$\newcommand{\nfrac}[2]{\frac{\displaystyle{#1}}{\displaystyle{#2}}}$
Exercises
7.1.2
Homework.
7.1.5
We tell students sort by a single loop rather than a single-line.
def sortBySingleLoop(A[0..n-1])
# initialize a zeros list of size n
S = [0] * n
# loop on A values, Convert to corresponding index, Set that index
for i in 0..n-1
S[ A[i]-1 ] = A[i]
# S is A but sorted
return S
7.1.10
Homework.
7.2.2
Homework.
7.2.3
Homework.
7.2.11
a
Hints
- The question asks for memory. So any timely inefficient solution is acceptable.
- Use naive brute-force.
Solution
# input: strings S[0..n-1] and T[0..n-1]
# output: True if and only if T is right cyclic shift
def bruteForceRightCyclicShift(S[0..n-1], T[0..n-1])
# try all ith positions
for i in 0..n-1
# counter of matched characters
k = 0
# check from the ith position to last nth character, cycling if needed
while k < n and S[(i+k) mod n] = T[k]
k = k + 1
# all n characters are matching, i.e strings are matching
if k == n return True
# if no position matches
return False
If the mod operation is troublesome to students, we show
# input: position x
# output:
# x if x did not pass string length n
# if x passed n, return only the additional length beyond n
def myPosition(x, n)
if x < n
return x
return x - n
# input: strings S[0..n-1] and T[0..n-1]
# output: True if and only if T is a right cyclic shift of S
def bruteForceRightCyclicShift(S[0..n-1], T[0..n-1])
# try all ith positions
for i in 0..n-1
# counter of matched characters
k = 0
# check from the ith position to last nth character, cycling if needed
while k < n and S[ myPosition(i+k,n) ] = T[k]
k = k + 1
# all n characters are matching, i.e strings are matching
if k == n return True
# if no position matches
return False
Observe greatest value of x is $n-1 + n-1 = 2n - 2 < 2n$. So our function myPosition is equivalent to mod operation in this case.
Complexity.

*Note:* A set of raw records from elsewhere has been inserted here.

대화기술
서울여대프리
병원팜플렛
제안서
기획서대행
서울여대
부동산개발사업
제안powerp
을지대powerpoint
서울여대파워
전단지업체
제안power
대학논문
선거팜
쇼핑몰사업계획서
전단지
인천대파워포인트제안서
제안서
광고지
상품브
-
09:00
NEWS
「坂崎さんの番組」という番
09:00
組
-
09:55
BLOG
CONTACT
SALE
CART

Extra space is $\mathcal{O}(1)$. Time is $\mathcal{O}(n^2)$.
b
Hints
- Use Boyer-Moore algorithm as a subroutine.
- What is the input enhancement so that a linear scan, of all possible positions, of first character, is feasible?
- Repeat the input so the check is equivalent to cycling.
Solution
# input: string S
# output: S but with n-1 prefix appended
def appendPrefix(S[0..n-1])
# copy S
X = S
# for each character of n-1 prefix
for i in 0..n-2
# append to the end
X.append( X[i] )
# return appended string
return X
# input: string S[0..n-1] and T[0..n-1]
# output: True if and only if T is a cyclic right shift of S
def BoyerMooreRightCyclicShift(S[0..n-1], T[0..n-1])

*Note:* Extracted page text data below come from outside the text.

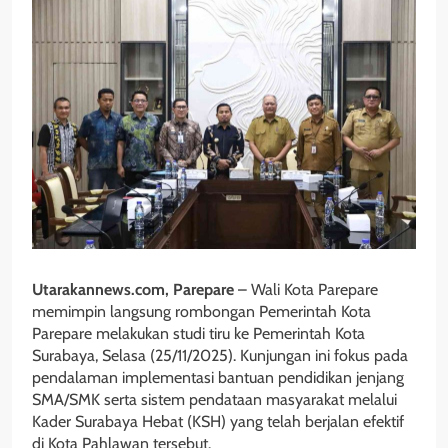
Utarakannews.com, Parepare
– Wali Kota Parepare
memimpin langsung rombongan Pemerintah Kota
Parepare melakukan studi tiru ke Pemerintah Kota
Surabaya, Selasa (25/11/2025). Kunjungan ini fokus pada
pendalaman implementasi bantuan pendidikan jenjang
SMA/SMK serta sistem pendataan masyarakat melalui
Kader Surabaya Hebat (KSH) yang telah berjalan efektif
di Kota Pahlawan tersebut.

# enhance the input by appending n-1 prefix
S = appendPrefix(S)
# right cyclic shift is equivalent to matching T in enhanced input S
return BoyerMoore(S, T)
For enhanced $X$ of given input $S$, Observe $S[i \mod n] = X[i]$. In other words, our condition on the enhanced input is equivalent to the brute-force algorithm. Since we know the brute-force is correct by definition, so is BoyerMooreRightCyclicShift.
Complexity.
- Time. $\Theta(n)$ for appending prefix. $\mathcal{O}(n)$ for Boyer-Moore algorithm (given from the levitin).

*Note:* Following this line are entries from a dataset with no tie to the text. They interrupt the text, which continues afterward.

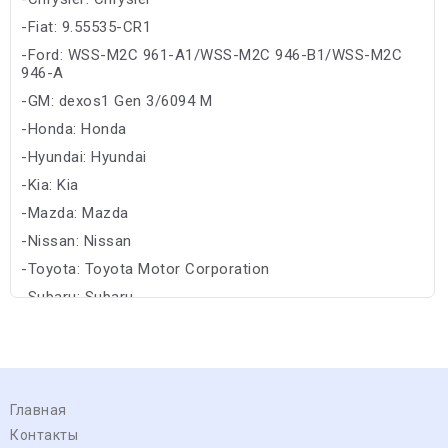
-Fiat: 9.55535-CR1
-Ford: WSS-M2C 961-A1/WSS-M2C 946-B1/WSS-M2C
946-A
-GM: dexos1 Gen 3/6094 M
-Honda: Honda
-Hyundai: Hyundai
-Kia: Kia
-Mazda: Mazda
-Nissan: Nissan
-Toyota: Toyota Motor Corporation
-Subaru: Subaru
Главная
Контакты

- Space. Extra space is $\Theta(n)$ for appended prefix. $\Theta(|\sum|)$ for the good-suffix table. $\Theta(n)$ for the bad-symbol table.
7.3.1
Homework.
7.3.2
Homework.
7.3.4
Given the even distribution of hash function, We have a uniform distribution. Fixing cell $c_j$ the probability of hashing to it is $Pr[R_i = c_j] = \nfrac{1}{m}$ for the ith element out of the $n$ elements. Since the hash events are pairwise independent, $Pr[C = c_j] = Pr[R_1 = c_j \wedge \dots \wedge R_n = c_j] = Pr[R_1 = c_j] \cdot .. \cdot Pr[R_n = c_j] = \left (\nfrac{1}{m} \right )^n$. Since the events of hashing all elements to a particular cell are disjoint, $Pr[C = c_0 \vee \dots \vee C_{m-1}] = Pr[C = c_0] + \dots + Pr[C = c_{m-1}] = m \left (\nfrac{1}{m} \right )^n = \nfrac{1}{m^{n-1}}$.